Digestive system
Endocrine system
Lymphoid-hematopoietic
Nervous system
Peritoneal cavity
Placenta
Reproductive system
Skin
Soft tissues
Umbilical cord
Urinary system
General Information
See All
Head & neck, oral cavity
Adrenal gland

======

_What is being asked_
All lines from the one with "Soft tissues" through the end of the data must be repeated exactly, and nothing else may be repeated.

_Task answer_
Soft tissues
Umbilical cord
Urinary system
General Information
See All
Head & neck, oral cavity
Adrenal gland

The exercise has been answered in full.